The identifier indexes are the simplest to understand. A B+tree is
built of all identifiers in the flat files. For each identifier we
store the file number and the offset in the input file. For GCG/PIR
data files we can store both the reference and sequence file
positions.  We also store a count of the number of times the
identifier appears. If it is found more than once (a common issue in
accession number indexing) we store a reference to a subpage which
lists all file numbers and offsets. This is not necessarily only to
one file as there are possibilities of multiple matches in cumlative
updates to EMBL and in other situations. We make no assumptions in the
index structure.

The lowest level in the B+tree are "leaf" nodes. For a small index the
root node may itself be the only "leaf" node. "Leaf" nodes have a
sorted list of references to "bucket" nodes.

The "bucket" node stores an unsorted list of flatfile references.
These contain the file number, number of duplicates (zero for a unique
entry), offset, reference offset (if needed) and key.

For a unique entry (duplicates zero) the offset is to the data file at
the start of the entry.

For duplicates, the offset is instead the offset to a "numeric node"
page which contains a list of buckets to "numeric bucket" pages
containing the actual file number and offsets for each duplicate.

... why not simply point to a single numbucket and only build a
structure if the list is too long for a single bucket? This would
mostly save 2 pages.

B+ tree secondary index structure
---------------------------------

When indexing keys that are not themselves entry identifiers we store
for each key a list of the identifiers in which they are found.

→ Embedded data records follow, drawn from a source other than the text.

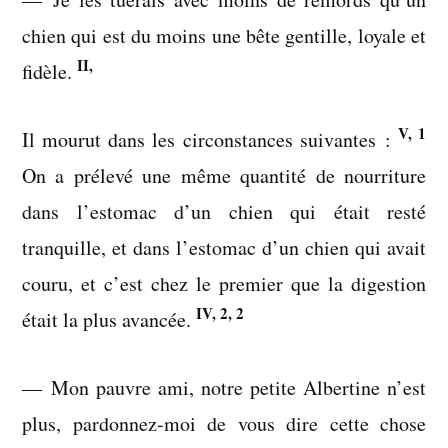
chien qui est du moins une bête gentille, loyale et
II,
fidèle.
V, 1
Il mourut dans les circonstances suivantes :
On a prélevé une même quantité de nourriture
dans l’estomac d’un chien qui était resté
tranquille, et dans l’estomac d’un chien qui avait
couru, et c’est chez le premier que la digestion
IV, 2, 2
était la plus avancée.
— Mon pauvre ami, notre petite Albertine n’est
plus, pardonnez-moi de vous dire cette chose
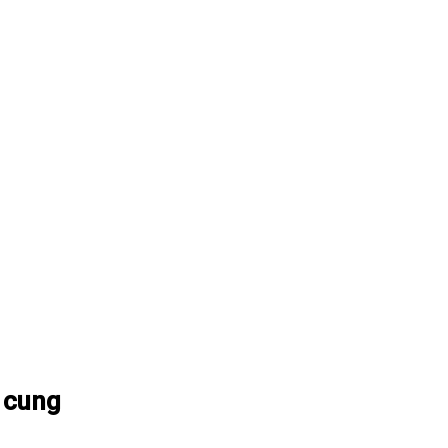
T cung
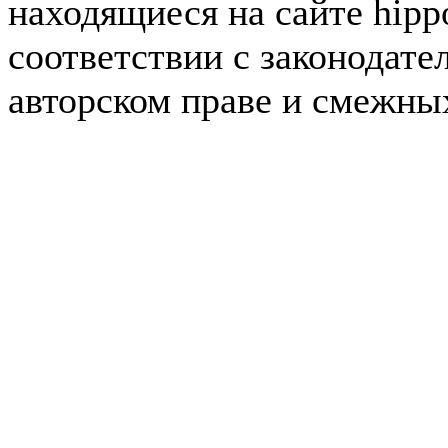
находящиеся на сайте hipp
соответствии с законодате
авторском праве и смежны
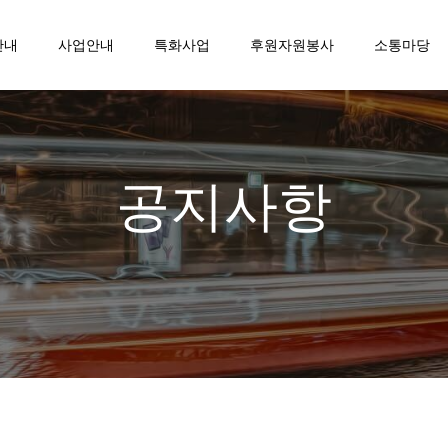
안내
사업안내
특화사업
후원자원봉사
소통마당
공지사항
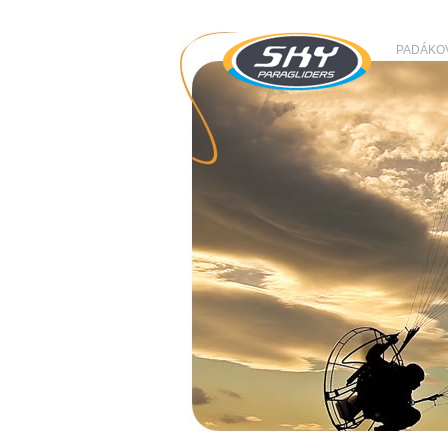
PADÁKO
SKY Paragliders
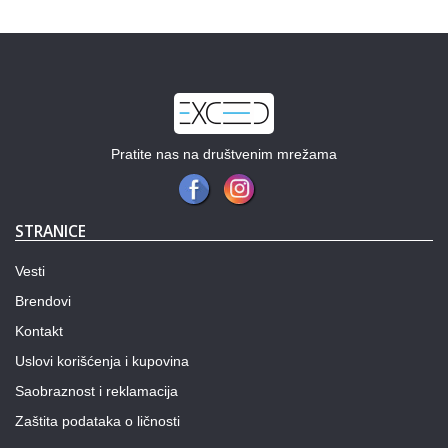
Pratite nas na društvenim mrežama
STRANICE
Vesti
Brendovi
Kontakt
Uslovi korišćenja i kupovina
Saobraznost i reklamacija
Zaštita podataka o ličnosti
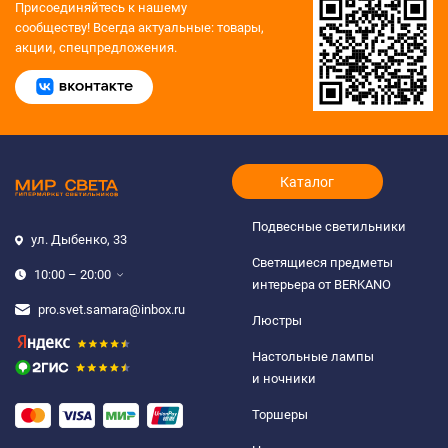
Присоединяйтесь к нашему
сообществу!
Всегда актуальные: товары,
акции, спецпредложения.
Каталог
Подвесные светильники
ул. Дыбенко, 33
Светящиеся предметы
10:00 – 20:00
интерьера от BERKANO
pro.svet.samara@inbox.ru
Люстры
Настольные лампы
и ночники
Торшеры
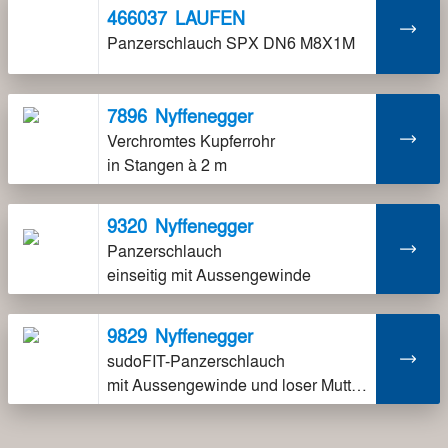
466037
LAUFEN
Panzerschlauch SPX DN6 M8X1M
7896
Nyffenegger
Verchromtes Kupferrohr
in Stangen à 2 m
9320
Nyffenegger
Panzerschlauch
einseitig mit Aussengewinde
9829
Nyffenegger
sudoFIT-Panzerschlauch
mit Aussengewinde und loser Mutter Darf nicht mit verchromtem Kupferrohr benutzt werden!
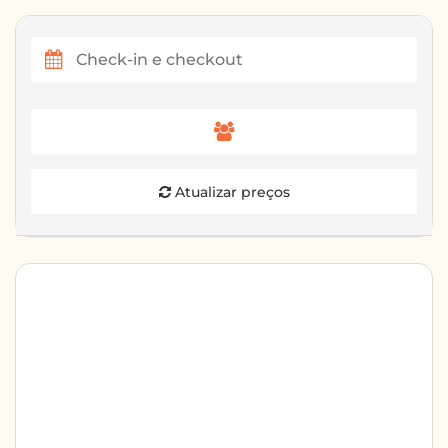
Atualizar preços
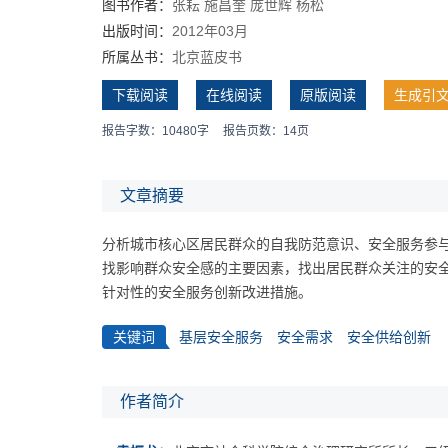
图书作者：
张耘
施昌奎
庞世辉
杨松
出版时间：
2012年03月
所属丛书：
北京蓝皮书
下载阅读
在线阅读
原版阅读
生成引
报告字数：10480字
报告页数：14页
文章摘要
分析城市核心区居民群众的自我防范意识、安全服务参
找影响群众安全感的主要因素，找出居民群众关注的安
针对性的安全服务创新改进措施。
关键词
基层安全服务
安全需求
安全供给创新
作者简介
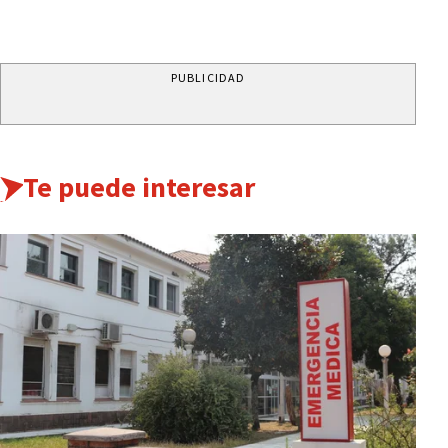
PUBLICIDAD
Te puede interesar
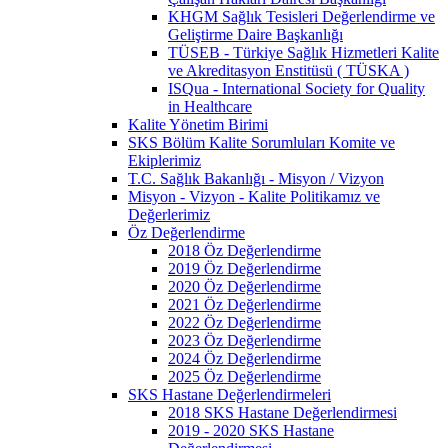
KHGM Sağlık Tesisleri Değerlendirme ve
Geliştirme Daire Başkanlığı
TÜSEB - Türkiye Sağlık Hizmetleri Kalite
ve Akreditasyon Enstitüsü ( TÜSKA )
ISQua - International Society for Quality
in Healthcare
Kalite Yönetim Birimi
SKS Bölüm Kalite Sorumluları Komite ve
Ekiplerimiz
T.C. Sağlık Bakanlığı - Misyon / Vizyon
Misyon - Vizyon - Kalite Politikamız ve
Değerlerimiz
Öz Değerlendirme
2018 Öz Değerlendirme
2019 Öz Değerlendirme
2020 Öz Değerlendirme
2021 Öz Değerlendirme
2022 Öz Değerlendirme
2023 Öz Değerlendirme
2024 Öz Değerlendirme
2025 Öz Değerlendirme
SKS Hastane Değerlendirmeleri
2018 SKS Hastane Değerlendirmesi
2019 - 2020 SKS Hastane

The "leaf" node(s) have a sorted list of references to "primary
bucket" nodes. Each "primary bucket" has a sorted list of keys with
references to a subtree root node.

The "leaf nodes" of the secondary subtree have a sorted list of
references to "secondary buckets".

Each "secondary bucket" stores a list of unique identifiers (the 'id'
field)

... like numbuckets, why not simply point to a single secbucket where
it is sufficient


Overflow
--------

The design of the index allows pages to overflow where space in the
page is insufficient to store data. However, with the key length
limits imposed these overflows are never required and warnings are
included in the code should an overflow reference ever be detected in
indexing or retrieval. The overflow code has not been tested for some
time and should not be trusted.


Extensions
==========

We can try to drop the subtrees for numbuckets (duplicate identifiers)
and secbuckets (lists of identifiers for secondary keys). If the first
reference is to a bucket we could simply use it. If the bucket is
full, we could then build a tree (e.g. many duplicates or a key in
many entries). This will save 2 pages for all simple cases.

Probably simplest to keep the root node as is. We only need to adjust
the numeric and secondary levels.

We can indicate in the parameter files that there is only a single
offset and drop the seqoffset throughout the index. This will
certainly save space. We need to know when we set the fill and order
values so we can use the extra space.

For secondary indexes, we need the size of the unique id to calculate
secondary offset and fill - the code is using the size of the key
instead. This can be much longer.

Secondary indexes and numeric indexes can use a smaller page size to
save space as they are mostly sparsely populated with smalled keys. We
need to ass secondary versions of various AjPBtcache attributes and
duplicate many functions. First change all references to primary and
secondary versions, then duplicate functions that use them explicitly
(rename the primary function, copy to a new secondary function) These
should all be internal btree* functions but watch for any that are for
some reason defined non-static.

dbxreport when given a database name needs to use the alias to look up
index files. For example, it fails to find qaxtest.pxid which is
called embl.pxid in the dbxflat-ex-keep directory. Also check the
other applications for the same issue.